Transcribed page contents
▼

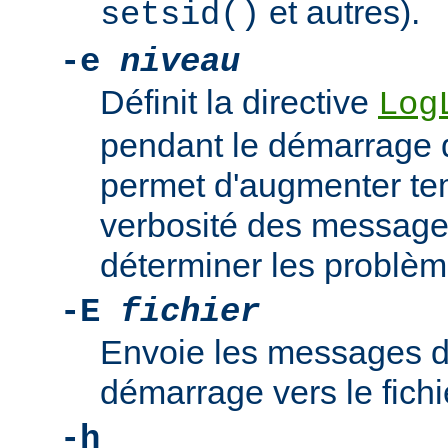
et autres).
setsid()
-e
niveau
Définit la directive
Log
pendant le démarrage 
permet d'augmenter te
verbosité des messages
déterminer les problè
-E
fichier
Envoie les messages d
démarrage vers le fich
-h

▲

THE TASK >> Your answer should be the lines from the one containing "pendant le démarrage" through the last line of the records, repeated exactly and with nothing added.

SOLUTION FOR THIS TASK >>
pendant le démarrage 
permet d'augmenter te
verbosité des messages
déterminer les problè
-E
fichier
Envoie les messages d
démarrage vers le fich
-h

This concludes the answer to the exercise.